Increases in CEO pay are far greater than those of share prices, GovernanceMetrics International finds, and three of the highest paid executives are with companies whose shareowners have expressed dissatisfaction over pay packages.


Since the 2011 proxy season ended, GovernanceMetrics International (GMI) has issued two reports analyzing the outcomes of shareowner votes on executive compensation.

The first identified 42 S&P500 companies at risk for failed say-on-pay votes in 2012. That report was followed by another, which found that the overwhelming majority of shareowners favored annual votes on executive compensation packages.
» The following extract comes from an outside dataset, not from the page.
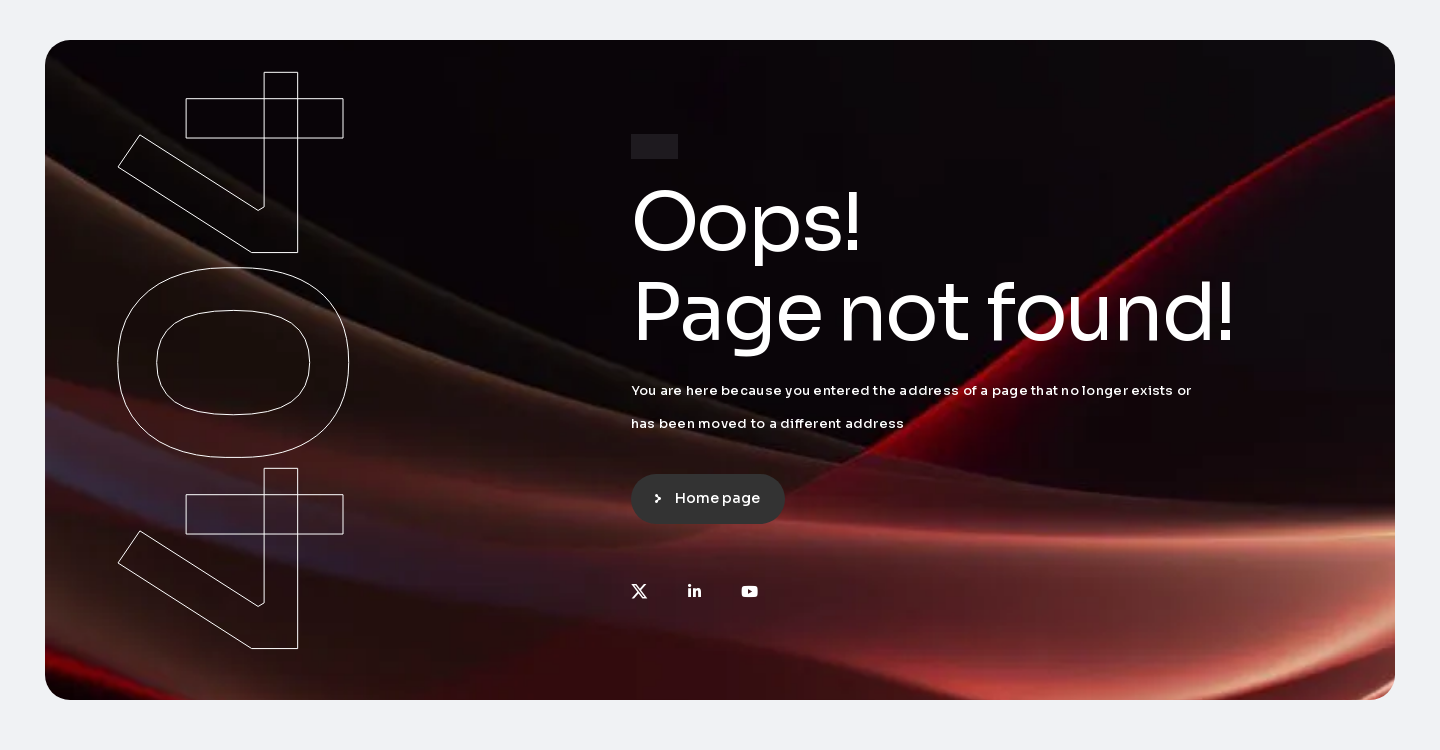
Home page (717, 498)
The recent proxy season was the first in which public companies were required by the Securities and Exchange Commission (SEC) to provide shareowners with an advisory vote on executive pay. Many shareowner activists and corporate governance advocates expressed disappointment at this year's results; according to Institutional Shareholder Services (ISS), 91.2% of shareowners supported management proposals.

Disappointment over those vote totals is likely to increase with the publication of yet another report from GMI, published last week, that surveys CEO pay packages at the nation's largest companies in 2010.

According to the report, total realized compensation for the CEOs of S&P 500 companies increased by almost 37% last year. Total realized compensation for the CEOs of Russell 3000 companies rose by more that 27%, after two years in which the amount declined.

However, "The decline in the economy in 2008 and 2009 outstripped the decline in CEO pay," the report points out. Furthermore, "In 2010, when stock prices had begun to recover, the increase in CEO pay has outstripped the rise in share value." For instance, the Russell 3000 was up by 16.93% in 2010, more than ten percentage points less than the median increase in CEO pay.

"The 36.5 percent increase in realized compensation is particularly notable when it's put in context of the modest growth of the economy in 2010 and general public company performance last year," said Paul Hodgson, Chief Communications Officer and Senior Research Associate at GMI.

Three of the ten highest paid CEOs in 2010 are from the Health Care Providers & Services industry, including the top two. John Hammergren of McKesson earned nearly 80% of his total realized compensation of more than $145 million by exercising stock options for a profit of more than $112 million.

"The options vested solely with the passage of time and absent any performance criteria," the report noted. Hammergren also realized a pension increase of nearly $13.5 million in 2010, and now holds more than $106 million in pension and non-qualified deferred compensation.

Four of the 10 highest paid CEOs were retired or terminated executives receiving exit packages.

Three of the ten highest paid executives were from companies whose shareowners expressed considerable dissatisfaction with management pay proposals, either by voting against the proposal or by withholding votes in favor of board members who sit on the compensation committee.

"Shareholders understand and expect that extraordinary compensation must be linked sufficiently to extraordinary performance," Hodgson said. "For that reason, they are increasingly frustrated about these clear failures of compensation governance."

"Every area of pay has risen," GMI concluded. "It remains to be seen whether 2011—a year of much more mixed fortunes, with the Russell 3000 down almost ten percent so far—will bring a proxy season of greater unrest and/or a reversal of this pay recovery."